Psychiatry Residency and Fellowship
Important steps in the development of clinical habits and career identity take place in the psychiatry residency and fellowship. The assumption of a specialty identity is a complex process. There is an element of self-selection, wherein the residents/fellows see themselves as members of a specialty community. There is also the intrinsic appeal of the intellectual and clinical firmament of the specialty. Finally, there is the vision of oneself making a meaningful clinical contribution.

The development of sound clinical habits must be an "over-learned" process to the point that it becomes "reflexive." Cognitive theorists have described the development of clinical expertise as a progression from unconscious incompetence to conscious incompetence, to conscious competence, and finally to unconscious competence (13). Clinical habits are learned both explicitly from others and from one’s own experience. Ideally, clinical habits and skills are integrated into the "core competencies" assessed in academic programs (14).

Each clinical rotation provides an important developmental step in the progression toward clinical competence in psychiatry. "Off service" rotations in medicine, neurology, pediatrics, and family practice provide important opportunities to learn about illnesses at the medical, neurological, and psychiatric interface. Rotations on inpatient psychiatry services provide extended contact with patients for the direct observation of acute psychopathology. Residents and fellows learn diagnostic skills, rapid stabilization and treatment intervention, and interdisciplinary teamwork. Psychosomatic medicine rotations recapitulate some of the learning from "off service" rotations, but this time in the role of psychiatrist and consultant. Outpatient psychiatry rotations provide the core experience for developing psychotherapy competencies, including psychodynamic psychotherapy. Administrative and chief resident rotations allow the consolidation of clinical skills in the role of teacher and the acquisition of administrative and leadership skills. For those anticipating an academic career early in residency, access to mentoring that is specific to academic development is crucial. Mentors facilitate resident development with thoughtful feedback, exploration of areas of interest, and involvement in the mentor’s academic projects.

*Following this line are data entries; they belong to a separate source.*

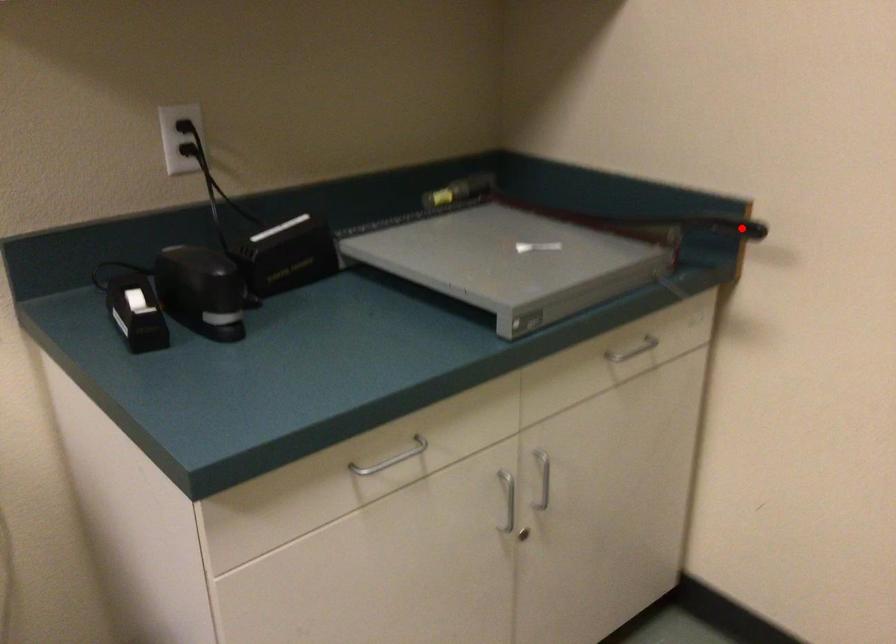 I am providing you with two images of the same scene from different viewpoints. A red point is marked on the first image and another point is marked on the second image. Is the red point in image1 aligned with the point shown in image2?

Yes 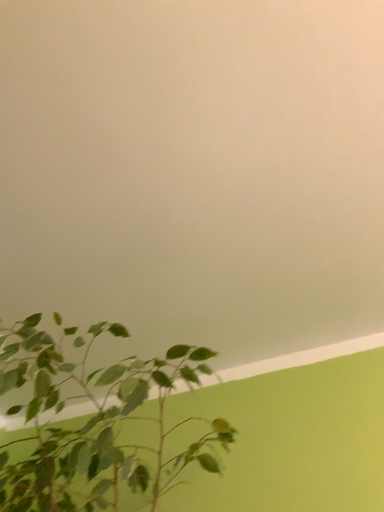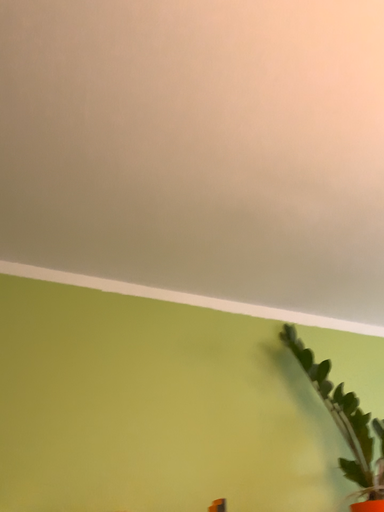 Question: How did the camera likely rotate when shooting the video?

Choices:
 (A) rotated right
 (B) rotated left

Answer: (A) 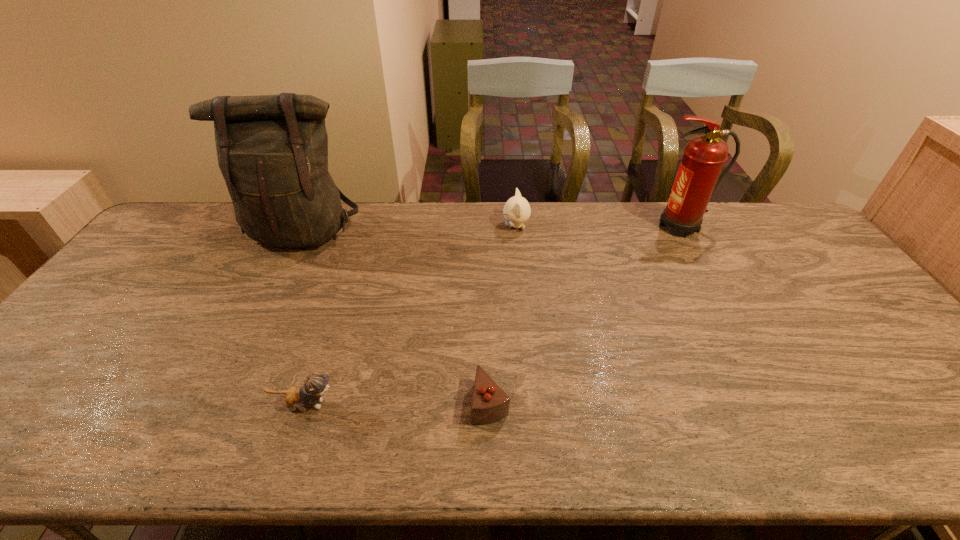 This screenshot has height=540, width=960. I want to click on vacant point located 0.280m on the front-facing side of the second tallest object, so click(x=567, y=226).

Identify the location of vacant space located on the front-facing side of the second tallest object. Image resolution: width=960 pixels, height=540 pixels. (535, 226).

I want to click on blank area located on the front-facing side of the second tallest object, so click(x=609, y=226).

Identify the location of vacant point located 0.080m on the face of the farther kitten. (479, 226).

At what (x,y) coordinates should I click in order to perform the action: click on free space located 0.350m on the face of the farther kitten. Please return your answer as a coordinate pair (x, y). The width and height of the screenshot is (960, 540). Looking at the image, I should click on (399, 226).

I want to click on vacant area situated on the face of the farther kitten, so click(x=388, y=226).

What are the coordinates of `blank space located on the front-facing side of the nearer kitten` in the screenshot? It's located at (457, 404).

This screenshot has height=540, width=960. I want to click on vacant area situated 0.120m on the right of the shortest object, so click(x=561, y=402).

At what (x,y) coordinates should I click in order to perform the action: click on backpack that is positioned at the far edge. Please return your answer as a coordinate pair (x, y). This screenshot has width=960, height=540. Looking at the image, I should click on (272, 150).

Identify the location of fire extinguisher present at the far edge. 704,156. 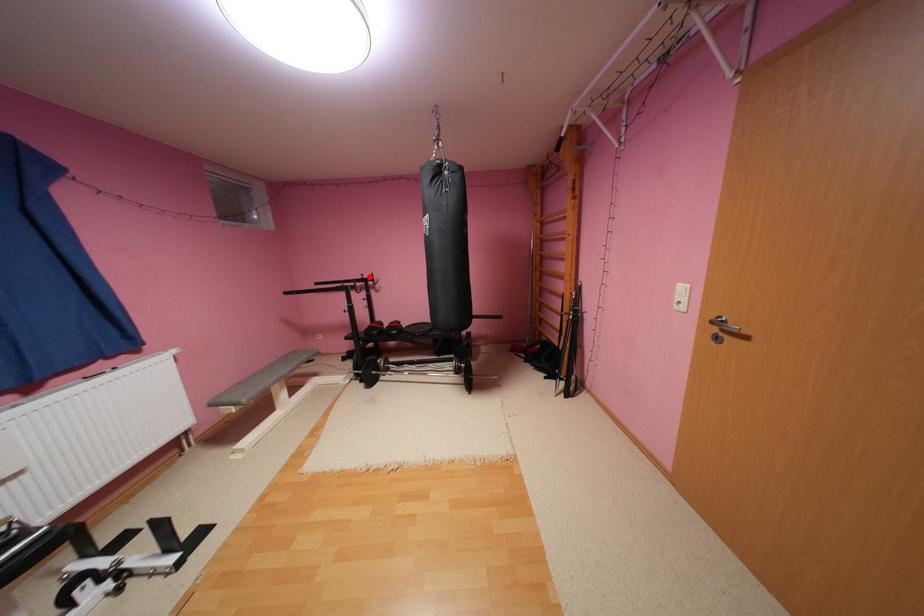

Mastery of evidence-based, manual, time-limited psychotherapy models is a necessary clinical habit in the contemporary environment (15). Structured approaches to psychotherapy supervision to address content and process issues in supervision facilitate the development of more productive use of supervision (16). The development of the Psychodynamic Psychotherapy Competency Test (17) provides a measure of knowledge about psychotherapy and may be useful as a monitoring tool. The annual Psychiatry Residency In Training Examination (PRITE) can serve as a barometer for clinical and neurosciences knowledge.

Addressing the administrative and clinical modifications driven by managed care systems is an essential clinical habit (18). Specific residency program goals to integrate an approach to managed care include defining training objectives, instilling values consistent with managed care practices, imparting knowledge about managed care systems and practices, building skills specific to managed care system needs, and selecting training sites, structures, instructors, and clinical supervisors who teach managed care models.

Early development of writing for publication is an imperative in academic psychiatry and should begin by residency. Clinical case reports and reviews of the literature are excellent academic development tools, as mastery of the organization of clinical material, review of the literature, and writing papers simultaneously reinforce the clinical learning from cases and development of communication and research skills. Faculty mentorship of residents’ initial efforts at publication (including collaboration with the faculty member in shared authorship) may be critical in the development of this skill (19).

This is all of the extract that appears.